WAMC’s Patrick Donges checked in with the Boston Globe’s Massachusetts State House bureau chief Frank Phillips for an update on the climatic challenges, both political and meteorological, that Republicans must overcome for a shot at the seat.
The snowstorm that battered New England on February 8 may have not only closed roads and buried cars on Beacon Hill. According to Boston Globe State House bureau chief Frank Phillips, it may have also buried any chance the GOP has to re-take one of the Bay State’s two U.S. Senate seats following Scott Brown’s loss to Elizabeth Warren last year and John Kerry’s ascension to Secretary of State.

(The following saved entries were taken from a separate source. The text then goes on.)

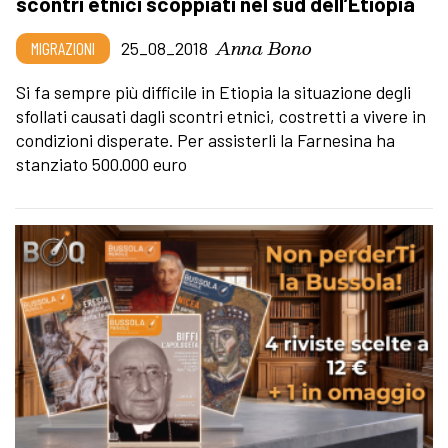
scontri etnici scoppiati nel sud dell’Etiopia
Anna Bono
MIGRAZIONI
25_08_2018
Si fa sempre più difficile in Etiopia la situazione degli
sfollati causati dagli scontri etnici, costretti a vivere in
condizioni disperate. Per assisterli la Farnesina ha
stanziato 500.000 euro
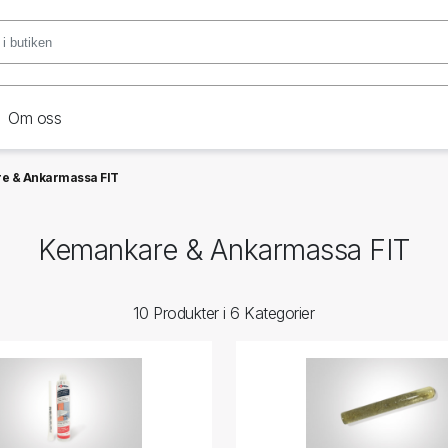
Om oss
e & Ankarmassa FIT
Kemankare & Ankarmassa FIT
10 Produkter i 6 Kategorier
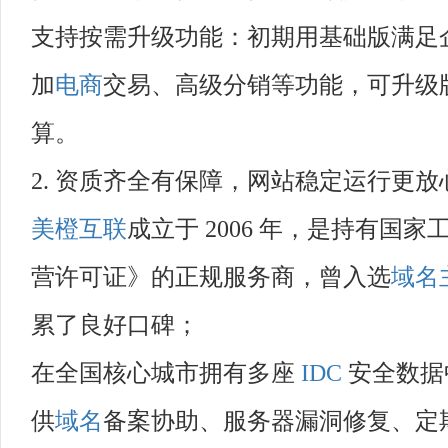
支持按需升级功能：初期用基础版满足
加
电商
交易、高级分销等功能，可升级
算。
2. 资质齐全有保障，网站稳定运行更放
美橙互联
成立于 2006 年，是持有
营许可证》的正规服务商，曾入选
域名
累了良好口碑；
在全国核心城市拥有多座
IDC
安全数据
供
域名
备案协助、服务器漏洞修复、定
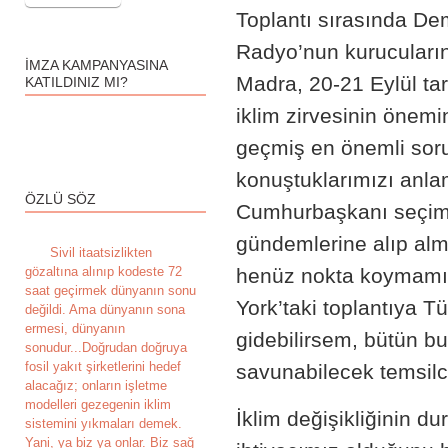
Toplantı sırasında Dem
Radyo’nun kurucuların
İMZA KAMPANYASINA
Madra, 20-21 Eylül tar
KATILDINIZ MI?
iklim zirvesinin öne
geçmiş en önemli sorun
konuştuklarımızı anla
ÖZLÜ SÖZ
Cumhurbaşkanı seçimle
gündemlerine alıp al
S
ivil itaatsizlikten
gözaltına alınıp kodeste 72
henüz nokta koymamış
saat geçirmek dünyanın sonu
York’taki toplantıya T
değildi. Ama dünyanın sona
ermesi, dünyanın
gidebilirsem, bütün bu
sonudur...Doğrudan doğruya
fosil yakıt şirketlerini hedef
savunabilecek temsilci
alacağız; onların işletme
modelleri gezegenin iklim
İklim değişikliğinin du
sistemini yıkmaları demek.
Yani, ya biz ya onlar. Biz sağ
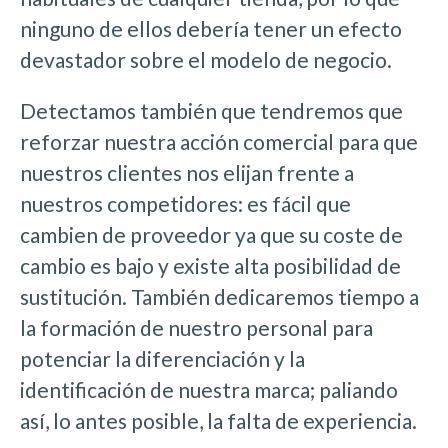
ninguno de ellos debería tener un efecto
devastador sobre el modelo de negocio.
Detectamos también que tendremos que
reforzar nuestra acción comercial para que
nuestros clientes nos elijan frente a
nuestros competidores: es fácil que
cambien de proveedor ya que su coste de
cambio es bajo y existe alta posibilidad de
sustitución. También dedicaremos tiempo a
la formación de nuestro personal para
potenciar la diferenciación y la
identificación de nuestra marca; paliando
así, lo antes posible, la falta de experiencia.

“They have to have 10,000 certified voter signatures handed in to city and town clerks. That’s a huge job in the three month period that’s normally available,” Phillips tells WAMC. “Often a good part of those months are in warmer weather, March, April and part of May. Now in the winter time, people are running down the street, they don’t want to stop for petitioners.”

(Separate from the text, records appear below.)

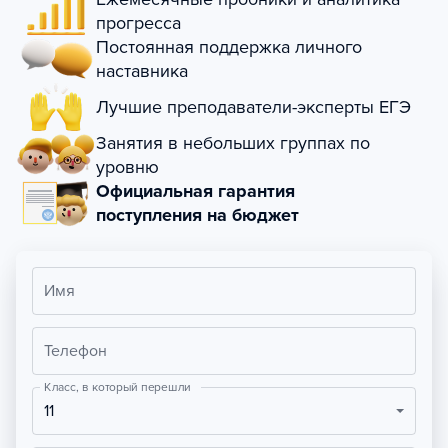
прогресса
Постоянная поддержка личного
наставника
Лучшие преподаватели-эксперты ЕГЭ
Занятия в небольших группах по
уровню
Официальная гарантия
поступления на бюджет
Имя
Телефон
Класс, в который перешли
11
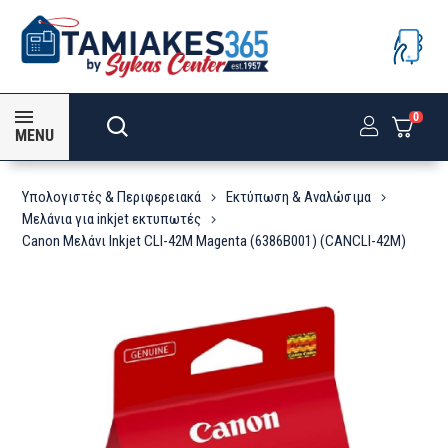
0
MENU
Υπολογιστές & Περιφερειακά
Εκτύπωση & Αναλώσιμα
Μελάνια για inkjet εκτυπωτές
Canon Μελάνι Inkjet CLI-42M Magenta (6386B001) (CANCLI-42M)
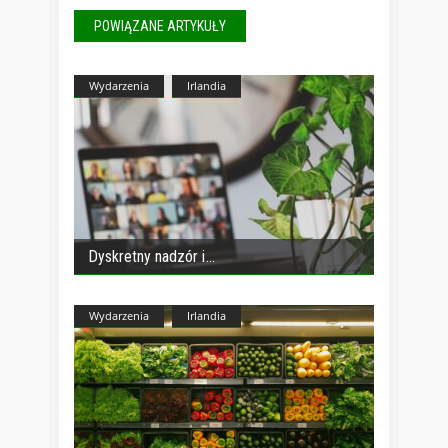
POWIĄZANE ARTYKUŁY
Wydarzenia
Irlandia
Dyskretny nadzór i
Wydarzenia
Irlandia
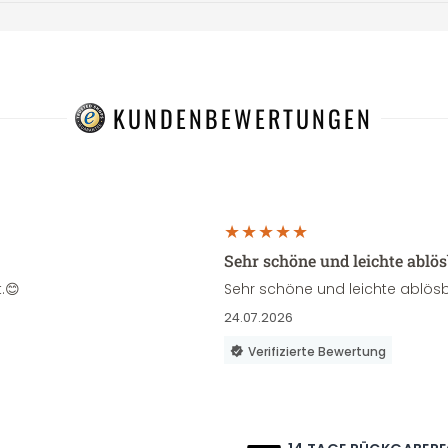
KUNDENBEWERTUNGEN
Sehr schöne und leichte ablö
.😊
Sehr schöne und leichte ablösb
24.07.2026
Verifizierte Bewertung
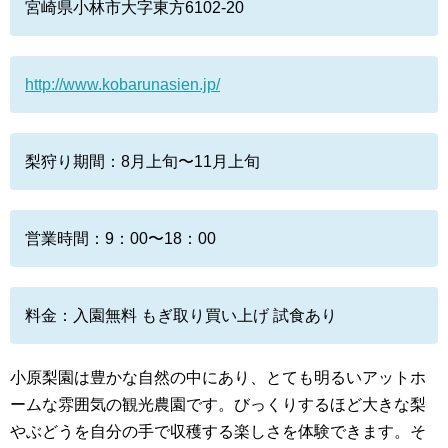
宮崎県小林市大字東方6102-20
http://www.kobarunasien.jp/
梨狩り期間：8月上旬〜11月上旬
営業時間：9：00〜18：00
料金：入園無料 もぎ取り買い上げ 試食あり
小原梨園は豊かな自然の中にあり、とても明るいアットホ
ームな雰囲気の観光農園です。びっくりするほど大きな梨
やぶどうを自分の手で収穫する楽しさを体験できます。そ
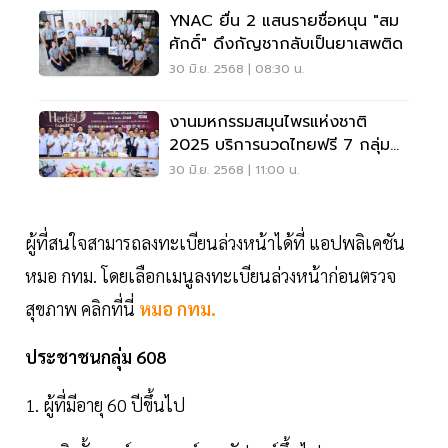
YNAC ยื่น 2 แสนรายชื่อหนุน "สม
ศักดิ์" ดึงกัญชากลับเป็นยาเสพติด
30 มิ.ย. 2568 | 08:30 น.
งานมหกรรมสมุนไพรแห่งชาติ
2025 บริการนวดไทยฟรี 7 กลุ่ม
อาการ
30 มิ.ย. 2568 | 11:00 น.
ผู้ที่สนใจสามารถลงทะเบียนล่วงหน้าได้ที่ แอปพลิเคชัน
หมอ กทม. โดยเลือกเมนูลงทะเบียนล่วงหน้าก่อนตรวจ
สุขภาพ คลิกที่นี่
หมอ กทม.
ประชาชนกลุ่ม 608
1. ผู้ที่มีอายุ 60 ปีขึ้นไป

“And now we got slammed with this blizzard that shut down Boston for a couple of days and kept people in their homes. It really was a blow, particularly to the Republicans,” he continued.
Philips also noted that GOP candidates will likely have to spend a significant amount of money from their campaign funds to hire signature gathering firms to make up the time lost due to weather.
The deadline to collect those signatures is February 27, now less than two weeks away. The winter storm only exacerbated what may be the largest challenge to Republicans in this special election – finding a candidate with enough clout and experience to win.
“The political world really thought that Scott Brown, who became a rock star a couple of years ago, and still had a lot of political juice left, would be their candidate,” Phillips said. “But it became increasingly clear after Christmas there was some hesitancy there, but he really didn’t let anyone know until the last moment and that really caught the Republicans flatfooted because they had no (alternative) candidate.”
Following word from several high-profile potential candidates that they would not seek the nomination, two have officially stepped forward; State Representative Dan Winslow and Cohassat businessman and former NAVY Seal Gabriel Gomez. Neither has run in a statewide race.
Another question that remains is what type of support the state and national Republican Party organizations will provide candidates in a race that seems so far out of reach. Phillips says while national Democrats have already made an endorsement, Republicans appear to be waiting for an opening before formally backing a candidate.
“The Democratic Senatorial Committee has already endorsed one candidate, Congressman Ed Markey,” Phillips said, noting that the second Democrat seeking the nomination is another Congressman, Steve Lynch.
“On the Republican side, they’re not jumping in at this point,” he continued. “I think they’re going to wait and see what happens. If the Democratic primary is so bitter and it’s a shambles after the April 30 primary and the Democrats have really fought bitterly, they might think there’s a chance here.”
By Friday there were two more names being floated as potential GOP candidates, businessman and former congressional candidate Sean Bielat and former U.S. Attorney Michael Sullivan. Phillips says that along with shortened timeframe for collecting signatures, both men also have their own unique challenges in both getting into and winning the race.
“If Sean Bielat decides to run I think it would be a real uphill climb for him to get the signatures,” he said.
“Michael Sullivan is a lot better known in Republican political circles,” Phillips continued, noting Sullivan’s experience on the national stage as acting director of the Bureau of Alcohol Tobacco and Firearms, and his ties to the state’s Republican strongholds.
In a release, Sullivan, who currently practices law in Washington, said he wants to see if he can collect the 10,000 signatures using volunteers instead of paid gatherers before officially entering the race.
Tim Buckley, Communications Director for the Massachusetts Republican Party said Friday that despite the storm, the candidates’ signature gathering operations are now in full swing.
Activists and volunteers across the state are already pounding the pavement for one candidate or another,” Buckley said. “Collecting the signatures is not easy, but it’s not impossible. We should remember that Senator (Scott) Brown collected all, I think it was 20,000 certified signatures, in a single weekend.”
Buckley also said that regardless of who the party ends up endorsing, they will be, “A breath of fresh air to Massachusetts and will be able to offer a new direction that the Democratic nominees cannot. Whoever emerges from the Republican side is going to stand in stark contrast to those two Washington D.C. insiders.”
The special election is scheduled for June 25, with the primary set for April 30.